What to do
In the records below, find the line with "Vos prochains rendez-vous" and the line with "Deliveries throughout the country". Print both exactly, along with every line between them, and no other line.
━━━━━ Dataset extract
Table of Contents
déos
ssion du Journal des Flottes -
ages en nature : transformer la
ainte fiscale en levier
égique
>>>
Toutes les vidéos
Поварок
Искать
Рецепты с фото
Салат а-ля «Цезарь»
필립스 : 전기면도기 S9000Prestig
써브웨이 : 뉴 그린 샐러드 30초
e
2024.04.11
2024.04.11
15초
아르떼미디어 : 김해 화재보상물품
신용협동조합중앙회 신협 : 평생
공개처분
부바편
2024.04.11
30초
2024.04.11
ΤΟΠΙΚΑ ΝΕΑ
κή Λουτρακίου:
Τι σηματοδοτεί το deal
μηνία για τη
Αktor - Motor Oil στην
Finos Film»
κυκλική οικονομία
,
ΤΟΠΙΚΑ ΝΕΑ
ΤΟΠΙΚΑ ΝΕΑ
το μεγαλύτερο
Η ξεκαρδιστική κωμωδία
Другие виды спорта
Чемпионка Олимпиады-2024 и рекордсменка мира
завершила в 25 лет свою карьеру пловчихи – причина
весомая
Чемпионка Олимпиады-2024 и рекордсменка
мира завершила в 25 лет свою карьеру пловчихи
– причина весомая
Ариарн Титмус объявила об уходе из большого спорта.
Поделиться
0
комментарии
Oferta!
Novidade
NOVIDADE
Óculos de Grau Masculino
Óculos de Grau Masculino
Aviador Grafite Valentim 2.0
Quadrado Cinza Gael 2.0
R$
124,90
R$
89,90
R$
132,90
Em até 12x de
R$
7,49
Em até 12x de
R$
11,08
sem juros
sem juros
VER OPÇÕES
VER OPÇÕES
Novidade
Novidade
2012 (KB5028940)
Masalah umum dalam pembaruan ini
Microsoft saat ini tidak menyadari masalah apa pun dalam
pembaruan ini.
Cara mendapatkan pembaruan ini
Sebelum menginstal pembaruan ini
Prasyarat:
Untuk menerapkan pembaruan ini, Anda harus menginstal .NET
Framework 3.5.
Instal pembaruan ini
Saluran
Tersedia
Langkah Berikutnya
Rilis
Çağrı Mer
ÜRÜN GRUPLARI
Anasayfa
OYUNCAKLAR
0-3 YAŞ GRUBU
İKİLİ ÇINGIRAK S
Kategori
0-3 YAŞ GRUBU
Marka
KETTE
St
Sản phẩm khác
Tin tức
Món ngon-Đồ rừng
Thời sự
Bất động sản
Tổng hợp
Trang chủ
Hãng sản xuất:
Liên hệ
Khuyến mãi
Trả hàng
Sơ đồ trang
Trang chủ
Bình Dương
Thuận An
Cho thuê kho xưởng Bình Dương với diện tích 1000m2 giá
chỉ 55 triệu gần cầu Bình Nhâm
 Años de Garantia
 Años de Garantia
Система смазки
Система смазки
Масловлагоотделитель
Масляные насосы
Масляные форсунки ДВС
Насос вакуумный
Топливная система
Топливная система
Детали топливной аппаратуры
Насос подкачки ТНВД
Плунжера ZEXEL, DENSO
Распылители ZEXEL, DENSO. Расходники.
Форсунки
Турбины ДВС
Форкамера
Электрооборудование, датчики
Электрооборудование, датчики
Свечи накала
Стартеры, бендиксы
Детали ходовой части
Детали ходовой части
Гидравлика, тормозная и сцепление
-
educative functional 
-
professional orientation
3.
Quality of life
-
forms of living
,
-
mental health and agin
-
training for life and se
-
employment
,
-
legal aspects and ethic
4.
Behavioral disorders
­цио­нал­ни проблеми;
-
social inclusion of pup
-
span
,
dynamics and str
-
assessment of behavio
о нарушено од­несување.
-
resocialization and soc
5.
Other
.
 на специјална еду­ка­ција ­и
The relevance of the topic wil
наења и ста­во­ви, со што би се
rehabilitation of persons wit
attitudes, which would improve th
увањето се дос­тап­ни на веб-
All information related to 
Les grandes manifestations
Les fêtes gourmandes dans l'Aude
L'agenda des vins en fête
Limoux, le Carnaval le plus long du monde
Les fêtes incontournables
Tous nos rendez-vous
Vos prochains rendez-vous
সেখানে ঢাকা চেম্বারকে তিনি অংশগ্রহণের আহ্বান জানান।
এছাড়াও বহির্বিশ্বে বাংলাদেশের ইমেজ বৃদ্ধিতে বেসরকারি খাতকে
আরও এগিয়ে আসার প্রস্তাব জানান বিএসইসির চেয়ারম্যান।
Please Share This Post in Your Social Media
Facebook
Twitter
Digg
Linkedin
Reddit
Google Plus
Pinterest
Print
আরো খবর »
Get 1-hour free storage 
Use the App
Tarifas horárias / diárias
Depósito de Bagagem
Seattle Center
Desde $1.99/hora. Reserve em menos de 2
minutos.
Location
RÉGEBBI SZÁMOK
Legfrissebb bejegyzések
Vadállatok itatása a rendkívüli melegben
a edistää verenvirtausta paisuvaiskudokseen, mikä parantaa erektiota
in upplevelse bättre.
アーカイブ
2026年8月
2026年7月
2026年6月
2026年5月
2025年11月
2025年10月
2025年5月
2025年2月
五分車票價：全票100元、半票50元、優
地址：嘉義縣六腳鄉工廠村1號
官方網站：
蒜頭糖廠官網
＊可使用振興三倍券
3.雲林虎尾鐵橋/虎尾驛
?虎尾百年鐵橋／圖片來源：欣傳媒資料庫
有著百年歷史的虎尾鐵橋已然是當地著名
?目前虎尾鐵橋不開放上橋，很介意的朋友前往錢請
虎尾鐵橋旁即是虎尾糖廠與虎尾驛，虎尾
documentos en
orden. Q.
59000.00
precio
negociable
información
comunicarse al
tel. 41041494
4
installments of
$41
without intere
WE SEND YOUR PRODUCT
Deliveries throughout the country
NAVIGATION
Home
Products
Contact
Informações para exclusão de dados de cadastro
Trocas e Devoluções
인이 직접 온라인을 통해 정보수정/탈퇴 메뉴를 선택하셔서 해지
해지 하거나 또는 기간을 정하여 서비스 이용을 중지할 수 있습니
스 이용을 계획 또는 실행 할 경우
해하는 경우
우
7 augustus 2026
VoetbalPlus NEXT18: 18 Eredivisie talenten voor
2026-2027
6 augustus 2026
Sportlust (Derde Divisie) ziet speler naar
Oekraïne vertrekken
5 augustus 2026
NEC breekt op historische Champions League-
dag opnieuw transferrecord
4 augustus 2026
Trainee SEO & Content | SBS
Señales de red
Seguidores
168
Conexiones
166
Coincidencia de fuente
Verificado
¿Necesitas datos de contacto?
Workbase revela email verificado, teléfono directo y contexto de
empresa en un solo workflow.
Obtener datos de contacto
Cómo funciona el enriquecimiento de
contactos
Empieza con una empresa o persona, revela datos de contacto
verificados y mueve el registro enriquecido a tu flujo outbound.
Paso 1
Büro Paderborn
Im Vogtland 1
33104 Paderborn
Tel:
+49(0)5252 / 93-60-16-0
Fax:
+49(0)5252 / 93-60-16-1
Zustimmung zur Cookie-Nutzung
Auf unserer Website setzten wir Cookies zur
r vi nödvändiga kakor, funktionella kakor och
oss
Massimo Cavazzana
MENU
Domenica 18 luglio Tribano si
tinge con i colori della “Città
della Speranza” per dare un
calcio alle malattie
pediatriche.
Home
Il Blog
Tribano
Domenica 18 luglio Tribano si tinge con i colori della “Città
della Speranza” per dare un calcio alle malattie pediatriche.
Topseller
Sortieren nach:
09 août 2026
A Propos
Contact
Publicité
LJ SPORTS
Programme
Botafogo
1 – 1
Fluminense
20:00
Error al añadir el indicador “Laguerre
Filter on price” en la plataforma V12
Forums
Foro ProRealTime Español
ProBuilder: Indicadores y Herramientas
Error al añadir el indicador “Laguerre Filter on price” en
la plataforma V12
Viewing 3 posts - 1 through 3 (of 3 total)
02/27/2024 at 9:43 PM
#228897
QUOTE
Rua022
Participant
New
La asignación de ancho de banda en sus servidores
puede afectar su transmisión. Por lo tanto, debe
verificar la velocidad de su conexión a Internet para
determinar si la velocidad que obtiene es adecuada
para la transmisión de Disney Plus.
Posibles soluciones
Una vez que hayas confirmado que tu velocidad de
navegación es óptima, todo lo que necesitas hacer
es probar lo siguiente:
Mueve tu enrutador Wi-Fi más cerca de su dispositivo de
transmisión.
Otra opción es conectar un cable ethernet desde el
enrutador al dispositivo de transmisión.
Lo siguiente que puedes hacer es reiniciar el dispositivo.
━━━━━━━━━━
Solution
Vos prochains rendez-vous
সেখানে ঢাকা চেম্বারকে তিনি অংশগ্রহণের আহ্বান জানান।
এছাড়াও বহির্বিশ্বে বাংলাদেশের ইমেজ বৃদ্ধিতে বেসরকারি খাতকে
আরও এগিয়ে আসার প্রস্তাব জানান বিএসইসির চেয়ারম্যান।
Please Share This Post in Your Social Media
Facebook
Twitter
Digg
Linkedin
Reddit
Google Plus
Pinterest
Print
আরো খবর »
Get 1-hour free storage 
Use the App
Tarifas horárias / diárias
Depósito de Bagagem
Seattle Center
Desde $1.99/hora. Reserve em menos de 2
minutos.
Location
RÉGEBBI SZÁMOK
Legfrissebb bejegyzések
Vadállatok itatása a rendkívüli melegben
a edistää verenvirtausta paisuvaiskudokseen, mikä parantaa erektiota
in upplevelse bättre.
アーカイブ
2026年8月
2026年7月
2026年6月
2026年5月
2025年11月
2025年10月
2025年5月
2025年2月
五分車票價：全票100元、半票50元、優
地址：嘉義縣六腳鄉工廠村1號
官方網站：
蒜頭糖廠官網
＊可使用振興三倍券
3.雲林虎尾鐵橋/虎尾驛
?虎尾百年鐵橋／圖片來源：欣傳媒資料庫
有著百年歷史的虎尾鐵橋已然是當地著名
?目前虎尾鐵橋不開放上橋，很介意的朋友前往錢請
虎尾鐵橋旁即是虎尾糖廠與虎尾驛，虎尾
documentos en
orden. Q.
59000.00
precio
negociable
información
comunicarse al
tel. 41041494
4
installments of
$41
without intere
WE SEND YOUR PRODUCT
Deliveries throughout the country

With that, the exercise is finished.